The company which most captured the imagination of the public when it came to drone deliveries was Amazon. In 2013, Amazon CEO Jeff Bezos claimed that within five years, drones would be making deliveries within 30 minutes of customers placing orders. Now in 2019 the eventuality of our skies being filled with delivery drones remains elusive.
Driverless Delivery Vehicles
Aside from drones, services based on autonomous delivery vehicles are springing up.
San Francisco based startup, Robomart are making a play in this space. By strict definition, this is not just an autonomous delivery service.
Robomart’s concept is to actually bring the store to the customer. The consumer accesses the service via an app. The driverless vehicle arrives and the doors are unlocked with a tap of a button. The system tracks what the customer takes from the vehicle and bills them automatically.
Later this Spring, the company plans on rolling out the service in the Boston area, according to VentureBeat. As part of that project, Robomart has partnered with the Stop & Shop grocery store chain. The company aspires to operate the vehicles using an autonomous AI-based system in the future. However, for right now, it will be tele-operated from a remote location.
Headquartered in Mountain View, California, Nuro is another tech startup with plans on disrupting conventional services in this space. Founded in 2016, Nuro has developed an autonomous vehicle specifically designed to make grocery deliveries. Its offering differs from that of Robomart in that the customer has already selected and paid for the groceries online before Nuro deliver them.
Earlier this week, Nuro announced that it will start a pilot program in which it will deliver groceries from two grocery stores in Houston, Texas.

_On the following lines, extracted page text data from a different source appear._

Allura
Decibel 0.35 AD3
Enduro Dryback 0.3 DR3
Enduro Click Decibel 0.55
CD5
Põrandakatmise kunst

The initiative stems from a collaboration with grocery chain, Kroger. Their partnership was formed in 2018 when the two companies established a similar service in Scottsdale, Arizona.

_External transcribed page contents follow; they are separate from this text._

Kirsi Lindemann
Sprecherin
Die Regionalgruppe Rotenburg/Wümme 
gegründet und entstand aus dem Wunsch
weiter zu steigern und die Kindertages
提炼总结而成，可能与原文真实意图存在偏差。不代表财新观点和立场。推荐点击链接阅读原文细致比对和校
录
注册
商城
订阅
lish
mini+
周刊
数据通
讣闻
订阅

The Self-Driving ‘Shopping Bag’
Although strictly speaking, this solution is not an autonomous delivery vehicle, it’s worthy of inclusion due to its unique innovative approach and besides, it goes some of the way in solving a similar problem. A subsidiary company of Italian manufacturer, Piaggio has developed a product called Gita.
Gita is a mobile carrier that follows people as they shop, with a capability to transport 45 pounds. The concept has the potential to effect a positive change on people’s shopping experience and lifestyle generally. That concept took a leap forward in December when the company announced that it was expanding through a facility in Boston, with a view towards further design and manufacture of the device to happen there. The device is expected to be offered for sale later this year.
Adoption edging closer
Whilst it’s taking some time to get these services rolled out, investment in the sector suggests that the confidence exists that this will be achieved. Last month Wired reported that Japanese multinational, SoftBank invested $1 billion in Nuro. Notwithstanding that, there are still some issues to be ironed out.

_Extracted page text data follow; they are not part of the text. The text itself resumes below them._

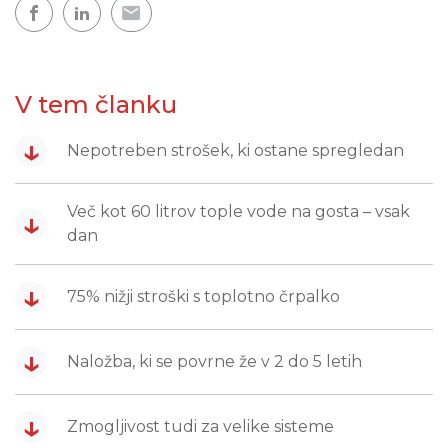
V tem članku
↓
Nepotreben strošek, ki ostane spregledan
Več kot 60 litrov tople vode na gosta – vsak
↓
dan
↓
75% nižji stroški s toplotno črpalko
↓
Naložba, ki se povrne že v 2 do 5 letih
↓
Zmogljivost tudi za velike sisteme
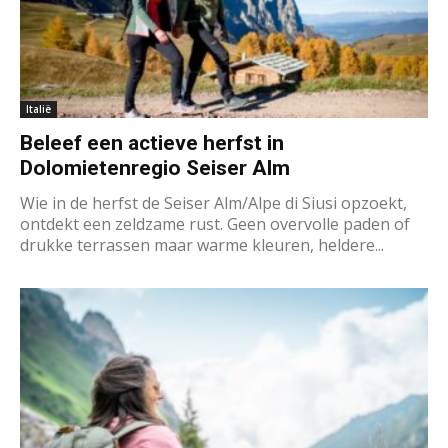
Italië
Beleef een actieve herfst in
Dolomietenregio Seiser Alm
Wie in de herfst de Seiser Alm/Alpe di Siusi opzoekt,
ontdekt een zeldzame rust. Geen overvolle paden of
drukke terrassen maar warme kleuren, heldere...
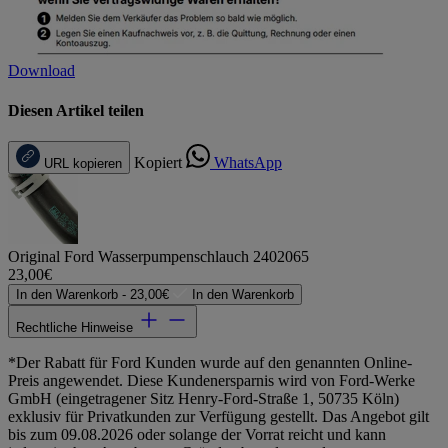
Download
Diesen Artikel teilen
Kopiert
WhatsApp
URL kopieren
Original Ford Wasserpumpenschlauch 2402065
23,00€
In den Warenkorb -
23,00€
In den Warenkorb
Rechtliche Hinweise
*Der Rabatt für Ford Kunden wurde auf den genannten Online-
Preis angewendet. Diese Kundenersparnis wird von Ford-Werke
GmbH (eingetragener Sitz Henry-Ford-Straße 1, 50735 Köln)
exklusiv für Privatkunden zur Verfügung gestellt. Das Angebot gilt
bis zum 09.08.2026 oder solange der Vorrat reicht und kann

Drones – even if they overcome some of the issues mentioned above — are still best suited to specific use cases and on the basis of weight alone, they’re unlikely to be capable to handle the task of general grocery delivery.
Autonomous delivery vehicles seem better equipped for the task but a question mark remains with regard to whether goods can be collected at the point of delivery without human intervention. Solve that problem and the rate of adoption would quite likely skyrocket.